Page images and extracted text
● ● ● ● ● ● ●

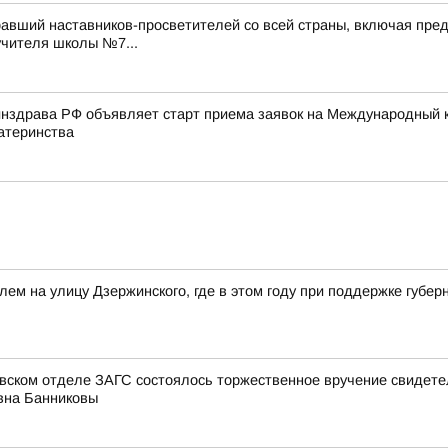
авший наставников-просветителей со всей страны, включая пред
учителя школы №7...
нздрава РФ объявляет старт приема заявок на Международный к
атеринства
лем на улицу Дзержинского, где в этом году при поддержке губ
овском отделе ЗАГС состоялось торжественное вручение свидет
вна Банниковы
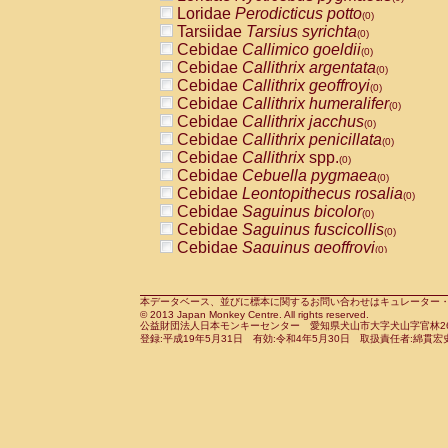
Pitheciidae
Callicebus cupreus
Loridae
Perodicticus potto
(0)
(0)
Pitheciidae
Callicebus donacophilus
Tarsiidae
Tarsius syrichta
(0
(0)
Pitheciidae
Callicebus moloch
Cebidae
Callimico goeldii
(0)
(0)
Pitheciidae
Callicebus torquatus
Cebidae
Callithrix argentata
(0)
(0)
Pitheciidae
Callicebus
spp.
Cebidae
Callithrix geoffroyi
(0)
(0)
Pitheciidae
Chiropotes satanas
Cebidae
Callithrix humeralifer
(0)
(0)
Pitheciidae
Pithecia monachus
Cebidae
Callithrix jacchus
(0)
(0)
Pitheciidae
Pithecia pithecia
Cebidae
Callithrix penicillata
(0)
(0)
Cercopithecidae
Cercocebus agilis
Cebidae
Callithrix
spp.
(0)
(0)
Cercopithecidae
Cercocebus galeritus
Cebidae
Cebuella pygmaea
(0)
Cercopithecidae
Cercocebus torquatu
Cebidae
Leontopithecus rosalia
(0)
Cercopithecidae
Cercocebus torquatus
Cebidae
Saguinus bicolor
(0)
Cercopithecidae
Cercocebus torquatu
Cebidae
Saguinus fuscicollis
(0)
Cercopithecidae
Cercocebus
hybrid
Cebidae
Saguinus geoffroyi
(0)
(0)
Cercopithecidae
Cercocebus
spp.
Cebidae
Saguinus imperator
(0)
(0)
Cercopithecidae
Lophocebus albigen
Cebidae
Saguinus labiatus
(0)
Cercopithecidae
Papio anubis
Cebidae
Saguinus leucopus
本データベース、並びに標本に関するお問い合わせはキュレーター・新宅勇太までお願い
(0)
(0)
© 2013 Japan Monkey Centre. All rights reserved.
Cercopithecidae
Papio cynocephalus
Cebidae
Saguinus midas
(
(0)
公益財団法人日本モンキーセンター 愛知県犬山市大字犬山字官林26番
Cercopithecidae
Papio hamadryas
Cebidae
Saguinus mystax
(0)
登録:平成19年5月31日 有効:令和4年5月30日 取扱責任者:綿貫宏
(0)
Cercopithecidae
Papio papio
Cebidae
Saguinus nigricollis
(0)
(1)
Cercopithecidae
Papio
spp.
Cebidae
Saguinus oedipus
(0)
(0)
Cercopithecidae
Mandrillus leucopha
Cebidae
Saguinus weddelli
(0)
Cercopithecidae
Mandrillus sphinx
Cebidae
Saguinus
spp.
(0)
(0)
Cercopithecidae
Theropithecus gelad
Cebidae
Aotus trivirgatus
(0)
Cercopithecidae
Macaca arctoides
Cebidae
Cebus albifrons
(0)
(0)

● ● ● ● ● ● ●

WHAT THIS TASK INVOLVES - Give back an exact reproduction of the entries, with all pictures excluded.

OUTPUT OF THE EXERCISE -
авший наставников-просветителей со всей страны, включая пред
учителя школы №7...
нздрава РФ объявляет старт приема заявок на Международный к
атеринства
лем на улицу Дзержинского, где в этом году при поддержке губ
овском отделе ЗАГС состоялось торжественное вручение свидет
вна Банниковы
Pitheciidae
Callicebus cupreus
Loridae
Perodicticus potto
(0)
(0)
Pitheciidae
Callicebus donacophilus
Tarsiidae
Tarsius syrichta
(0
(0)
Pitheciidae
Callicebus moloch
Cebidae
Callimico goeldii
(0)
(0)
Pitheciidae
Callicebus torquatus
Cebidae
Callithrix argentata
(0)
(0)
Pitheciidae
Callicebus
spp.
Cebidae
Callithrix geoffroyi
(0)
(0)
Pitheciidae
Chiropotes satanas
Cebidae
Callithrix humeralifer
(0)
(0)
Pitheciidae
Pithecia monachus
Cebidae
Callithrix jacchus
(0)
(0)
Pitheciidae
Pithecia pithecia
Cebidae
Callithrix penicillata
(0)
(0)
Cercopithecidae
Cercocebus agilis
Cebidae
Callithrix
spp.
(0)
(0)
Cercopithecidae
Cercocebus galeritus
Cebidae
Cebuella pygmaea
(0)
Cercopithecidae
Cercocebus torquatu
Cebidae
Leontopithecus rosalia
(0)
Cercopithecidae
Cercocebus torquatus
Cebidae
Saguinus bicolor
(0)
Cercopithecidae
Cercocebus torquatu
Cebidae
Saguinus fuscicollis
(0)
Cercopithecidae
Cercocebus
hybrid
Cebidae
Saguinus geoffroyi
(0)
(0)
Cercopithecidae
Cercocebus
spp.
Cebidae
Saguinus imperator
(0)
(0)
Cercopithecidae
Lophocebus albigen
Cebidae
Saguinus labiatus
(0)
Cercopithecidae
Papio anubis
Cebidae
Saguinus leucopus
本データベース、並びに標本に関するお問い合わせはキュレーター・新宅勇太までお願い
(0)
(0)
© 2013 Japan Monkey Centre. All rights reserved.
Cercopithecidae
Papio cynocephalus
Cebidae
Saguinus midas
(
(0)
公益財団法人日本モンキーセンター 愛知県犬山市大字犬山字官林26番
Cercopithecidae
Papio hamadryas
Cebidae
Saguinus mystax
(0)
登録:平成19年5月31日 有効:令和4年5月30日 取扱責任者:綿貫宏
(0)
Cercopithecidae
Papio papio
Cebidae
Saguinus nigricollis
(0)
(1)
Cercopithecidae
Papio
spp.
Cebidae
Saguinus oedipus
(0)
(0)
Cercopithecidae
Mandrillus leucopha
Cebidae
Saguinus weddelli
(0)
Cercopithecidae
Mandrillus sphinx
Cebidae
Saguinus
spp.
(0)
(0)
Cercopithecidae
Theropithecus gelad
Cebidae
Aotus trivirgatus
(0)
Cercopithecidae
Macaca arctoides
Cebidae
Cebus albifrons
(0)
(0)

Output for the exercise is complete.